[Document understanding data]

■ ■ ■ ■ ■ ■ ■

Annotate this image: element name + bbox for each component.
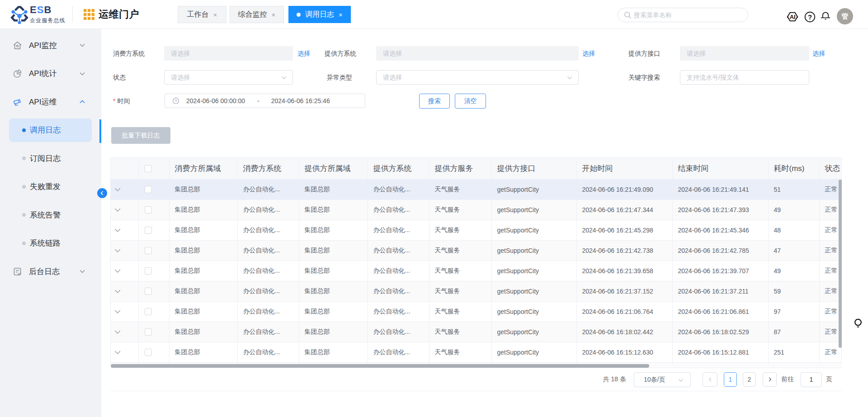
- batch-download-button[interactable]: 批量下载日志: [111, 127, 170, 144]
- goto-page-input[interactable]: [801, 372, 822, 387]
- page-size-select[interactable]: 10条/页: [634, 372, 691, 387]
- table-cell: getSupportCity: [491, 261, 576, 281]
- table-cell: 办公自动化...: [368, 199, 429, 220]
- table-cell: 2024-06-06 16:21:47.344: [576, 199, 672, 220]
- horizontal-scrollbar[interactable]: [110, 364, 842, 368]
- row-checkbox[interactable]: [145, 206, 152, 213]
- provider-system-select-link[interactable]: 选择: [582, 46, 595, 61]
- chevron-down-icon: [78, 267, 86, 275]
- portal-title: 运维门户: [99, 8, 139, 21]
- consumer-system-select-link[interactable]: 选择: [297, 46, 310, 61]
- menu-search-input[interactable]: [634, 11, 733, 19]
- sidebar-subitem-links[interactable]: 系统链路: [0, 232, 101, 255]
- camera-icon: [13, 97, 22, 107]
- brand-text: ESB 企业服务总线: [30, 5, 66, 24]
- help-icon[interactable]: ?: [804, 11, 816, 23]
- row-checkbox[interactable]: [145, 247, 152, 254]
- table-cell: 集团总部: [169, 261, 237, 281]
- bell-icon[interactable]: [820, 11, 831, 23]
- table-row: 集团总部办公自动化...集团总部办公自动化...天气服务getSupportCi…: [111, 261, 842, 281]
- sidebar-item-label: API统计: [29, 68, 57, 79]
- bulb-icon[interactable]: [853, 318, 863, 331]
- active-tab-dot: [297, 13, 301, 17]
- menu-search-box[interactable]: [618, 8, 748, 22]
- sidebar-subitem-retry[interactable]: 失败重发: [0, 175, 101, 199]
- provider-interface-field[interactable]: 请选择: [680, 46, 809, 61]
- sidebar-item-api-ops[interactable]: API运维: [0, 90, 101, 114]
- table-cell: 集团总部: [299, 199, 368, 220]
- provider-system-field[interactable]: 请选择: [376, 46, 579, 61]
- total-count: 共 18 条: [603, 375, 626, 384]
- search-button[interactable]: 搜索: [419, 94, 450, 109]
- table-cell: 天气服务: [429, 261, 491, 281]
- row-checkbox[interactable]: [145, 267, 152, 275]
- expand-row-icon[interactable]: [114, 206, 121, 213]
- select-all-checkbox[interactable]: [145, 165, 152, 172]
- status-select[interactable]: 请选择: [164, 70, 293, 85]
- tab-monitoring[interactable]: 综合监控 ×: [230, 6, 284, 23]
- sidebar-collapse-button[interactable]: [97, 188, 107, 198]
- table-row: 集团总部办公自动化...集团总部办公自动化...天气服务getSupportCi…: [111, 281, 842, 301]
- user-avatar[interactable]: 管: [837, 8, 853, 24]
- page-button-2[interactable]: 2: [743, 372, 756, 387]
- sidebar-subitem-alerts[interactable]: 系统告警: [0, 203, 101, 227]
- time-start-value[interactable]: 2024-06-06 00:00:00: [186, 97, 245, 104]
- table-row: 集团总部办公自动化...集团总部办公自动化...天气服务getSupportCi…: [111, 179, 842, 199]
- chevron-left-icon: [708, 377, 713, 382]
- expand-row-icon[interactable]: [114, 288, 121, 295]
- expand-row-icon[interactable]: [114, 186, 121, 193]
- table-cell: 办公自动化...: [237, 342, 299, 362]
- main-content: 消费方系统 请选择 选择 提供方系统 请选择 选择 提供方接口 请选择 选择 状…: [102, 29, 868, 417]
- table-cell: 办公自动化...: [237, 179, 299, 199]
- table-cell: 办公自动化...: [237, 220, 299, 240]
- sidebar-subitem-subscribe-logs[interactable]: 订阅日志: [0, 147, 101, 170]
- column-header: 消费方系统: [237, 158, 299, 179]
- sidebar-item-api-stats[interactable]: API统计: [0, 62, 101, 85]
- tab-close-icon[interactable]: ×: [213, 11, 217, 18]
- brand-subtitle: 企业服务总线: [30, 17, 66, 24]
- clear-button[interactable]: 清空: [455, 94, 486, 109]
- table-cell: 集团总部: [169, 301, 237, 322]
- ai-assistant-icon[interactable]: AI: [786, 10, 799, 23]
- expand-row-icon[interactable]: [114, 328, 121, 336]
- row-checkbox[interactable]: [145, 186, 152, 193]
- table-cell: 集团总部: [169, 179, 237, 199]
- esb-logo-icon: [9, 5, 29, 24]
- table-cell: 集团总部: [299, 220, 368, 240]
- keyword-input[interactable]: [680, 71, 809, 84]
- tab-call-logs[interactable]: 调用日志 ×: [288, 6, 351, 23]
- exception-type-select[interactable]: 请选择: [376, 70, 579, 85]
- row-checkbox[interactable]: [145, 227, 152, 234]
- table-cell: 2024-06-06 16:15:12.881: [672, 342, 768, 362]
- row-checkbox[interactable]: [145, 349, 152, 356]
- table-cell: 办公自动化...: [368, 322, 429, 342]
- prev-page-button[interactable]: [703, 372, 717, 387]
- page-button-1[interactable]: 1: [724, 372, 737, 387]
- time-end-value[interactable]: 2024-06-06 16:25:46: [271, 97, 330, 104]
- tab-close-icon[interactable]: ×: [339, 11, 343, 18]
- sidebar-subitem-call-logs[interactable]: 调用日志: [9, 118, 92, 142]
- time-range-picker[interactable]: 2024-06-06 00:00:00 - 2024-06-06 16:25:4…: [165, 94, 365, 108]
- vertical-scrollbar-thumb[interactable]: [839, 180, 842, 348]
- sidebar-item-backend-logs[interactable]: 后台日志: [0, 260, 101, 283]
- row-checkbox[interactable]: [145, 328, 152, 336]
- row-checkbox[interactable]: [145, 308, 152, 315]
- expand-row-icon[interactable]: [114, 349, 121, 356]
- expand-row-icon[interactable]: [114, 247, 121, 254]
- horizontal-scrollbar-thumb[interactable]: [111, 364, 649, 368]
- tab-label: 工作台: [187, 10, 209, 19]
- consumer-system-field[interactable]: 请选择: [164, 46, 293, 61]
- table-cell: 天气服务: [429, 342, 491, 362]
- expand-row-icon[interactable]: [114, 227, 121, 234]
- tab-close-icon[interactable]: ×: [272, 11, 276, 18]
- row-checkbox[interactable]: [145, 288, 152, 295]
- table-cell: 49: [768, 199, 819, 220]
- exception-type-label: 异常类型: [327, 70, 352, 85]
- sidebar-item-api-monitor[interactable]: API监控: [0, 33, 101, 57]
- provider-interface-select-link[interactable]: 选择: [812, 46, 825, 61]
- next-page-button[interactable]: [763, 372, 777, 387]
- tab-workbench[interactable]: 工作台 ×: [178, 6, 226, 23]
- sidebar: API监控 API统计 API运维: [0, 29, 101, 417]
- expand-row-icon[interactable]: [114, 267, 121, 275]
- expand-row-icon[interactable]: [114, 308, 121, 315]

■ ■ ■ ■ ■ ■ ■

- [What you are asked to do]:
Repeat the data word for word, excluding any image.

- [Written response]:
Annotate this image: element name + bbox for each component.
- batch-download-button[interactable]: 批量下载日志: [111, 127, 170, 144]
- goto-page-input[interactable]: [801, 372, 822, 387]
- page-size-select[interactable]: 10条/页: [634, 372, 691, 387]
- table-cell: getSupportCity: [491, 261, 576, 281]
- table-cell: 办公自动化...: [368, 199, 429, 220]
- table-cell: 2024-06-06 16:21:47.344: [576, 199, 672, 220]
- horizontal-scrollbar[interactable]: [110, 364, 842, 368]
- row-checkbox[interactable]: [145, 206, 152, 213]
- provider-system-select-link[interactable]: 选择: [582, 46, 595, 61]
- chevron-down-icon: [78, 267, 86, 275]
- portal-title: 运维门户: [99, 8, 139, 21]
- consumer-system-select-link[interactable]: 选择: [297, 46, 310, 61]
- menu-search-input[interactable]: [634, 11, 733, 19]
- sidebar-subitem-links[interactable]: 系统链路: [0, 232, 101, 255]
- camera-icon: [13, 97, 22, 107]
- brand-text: ESB 企业服务总线: [30, 5, 66, 24]
- help-icon[interactable]: ?: [804, 11, 816, 23]
- row-checkbox[interactable]: [145, 247, 152, 254]
- table-cell: 集团总部: [169, 261, 237, 281]
- bell-icon[interactable]: [820, 11, 831, 23]
- table-row: 集团总部办公自动化...集团总部办公自动化...天气服务getSupportCi…: [111, 261, 842, 281]
- sidebar-item-label: API统计: [29, 68, 57, 79]
- bulb-icon[interactable]: [853, 318, 863, 331]
- active-tab-dot: [297, 13, 301, 17]
- menu-search-box[interactable]: [618, 8, 748, 22]
- sidebar-subitem-retry[interactable]: 失败重发: [0, 175, 101, 199]
- provider-interface-field[interactable]: 请选择: [680, 46, 809, 61]
- sidebar-item-api-ops[interactable]: API运维: [0, 90, 101, 114]
- table-cell: 集团总部: [299, 199, 368, 220]
- provider-system-field[interactable]: 请选择: [376, 46, 579, 61]
- total-count: 共 18 条: [603, 375, 626, 384]
- search-button[interactable]: 搜索: [419, 94, 450, 109]
- table-cell: 天气服务: [429, 261, 491, 281]
- row-checkbox[interactable]: [145, 267, 152, 275]
- expand-row-icon[interactable]: [114, 206, 121, 213]
- select-all-checkbox[interactable]: [145, 165, 152, 172]
- status-select[interactable]: 请选择: [164, 70, 293, 85]
- tab-monitoring[interactable]: 综合监控 ×: [230, 6, 284, 23]
- sidebar-collapse-button[interactable]: [97, 188, 107, 198]
- table-row: 集团总部办公自动化...集团总部办公自动化...天气服务getSupportCi…: [111, 281, 842, 301]
- user-avatar[interactable]: 管: [837, 8, 853, 24]
- page-button-2[interactable]: 2: [743, 372, 756, 387]
- sidebar-subitem-alerts[interactable]: 系统告警: [0, 203, 101, 227]
- time-start-value[interactable]: 2024-06-06 00:00:00: [186, 97, 245, 104]
- table-row: 集团总部办公自动化...集团总部办公自动化...天气服务getSupportCi…: [111, 179, 842, 199]
- chevron-left-icon: [708, 377, 713, 382]
- expand-row-icon[interactable]: [114, 288, 121, 295]
- expand-row-icon[interactable]: [114, 186, 121, 193]
- table-cell: 办公自动化...: [237, 342, 299, 362]
- main-content: 消费方系统 请选择 选择 提供方系统 请选择 选择 提供方接口 请选择 选择 状…: [102, 29, 868, 417]
- table-cell: 办公自动化...: [237, 179, 299, 199]
- table-cell: 办公自动化...: [237, 220, 299, 240]
- sidebar-subitem-subscribe-logs[interactable]: 订阅日志: [0, 147, 101, 170]
- column-header: 消费方系统: [237, 158, 299, 179]
- sidebar-item-api-stats[interactable]: API统计: [0, 62, 101, 85]
- tab-close-icon[interactable]: ×: [213, 11, 217, 18]
- brand-subtitle: 企业服务总线: [30, 17, 66, 24]
- clear-button[interactable]: 清空: [455, 94, 486, 109]
- table-cell: 集团总部: [169, 301, 237, 322]
- ai-assistant-icon[interactable]: AI: [786, 10, 799, 23]
- expand-row-icon[interactable]: [114, 328, 121, 336]
- row-checkbox[interactable]: [145, 186, 152, 193]
- table-cell: 集团总部: [169, 179, 237, 199]
- esb-logo-icon: [9, 5, 29, 24]
- table-cell: 集团总部: [299, 220, 368, 240]
- keyword-input[interactable]: [680, 71, 809, 84]
- tab-call-logs[interactable]: 调用日志 ×: [288, 6, 351, 23]
- exception-type-select[interactable]: 请选择: [376, 70, 579, 85]
- row-checkbox[interactable]: [145, 227, 152, 234]
- table-cell: 2024-06-06 16:15:12.881: [672, 342, 768, 362]
- row-checkbox[interactable]: [145, 349, 152, 356]
- table-cell: 办公自动化...: [368, 322, 429, 342]
- prev-page-button[interactable]: [703, 372, 717, 387]
- page-button-1[interactable]: 1: [724, 372, 737, 387]
- time-end-value[interactable]: 2024-06-06 16:25:46: [271, 97, 330, 104]
- tab-close-icon[interactable]: ×: [339, 11, 343, 18]
- sidebar-subitem-call-logs[interactable]: 调用日志: [9, 118, 92, 142]
- time-range-picker[interactable]: 2024-06-06 00:00:00 - 2024-06-06 16:25:4…: [165, 94, 365, 108]
- vertical-scrollbar-thumb[interactable]: [839, 180, 842, 348]
- sidebar-item-backend-logs[interactable]: 后台日志: [0, 260, 101, 283]
- row-checkbox[interactable]: [145, 328, 152, 336]
- row-checkbox[interactable]: [145, 308, 152, 315]
- expand-row-icon[interactable]: [114, 349, 121, 356]
- expand-row-icon[interactable]: [114, 247, 121, 254]
- horizontal-scrollbar-thumb[interactable]: [111, 364, 649, 368]
- tab-label: 工作台: [187, 10, 209, 19]
- consumer-system-field[interactable]: 请选择: [164, 46, 293, 61]
- table-cell: 天气服务: [429, 342, 491, 362]
- expand-row-icon[interactable]: [114, 227, 121, 234]
- tab-close-icon[interactable]: ×: [272, 11, 276, 18]
- row-checkbox[interactable]: [145, 288, 152, 295]
- table-cell: 49: [768, 199, 819, 220]
- exception-type-label: 异常类型: [327, 70, 352, 85]
- sidebar-item-api-monitor[interactable]: API监控: [0, 33, 101, 57]
- provider-interface-select-link[interactable]: 选择: [812, 46, 825, 61]
- next-page-button[interactable]: [763, 372, 777, 387]
- tab-workbench[interactable]: 工作台 ×: [178, 6, 226, 23]
- sidebar: API监控 API统计 API运维: [0, 29, 101, 417]
- expand-row-icon[interactable]: [114, 267, 121, 275]
- expand-row-icon[interactable]: [114, 308, 121, 315]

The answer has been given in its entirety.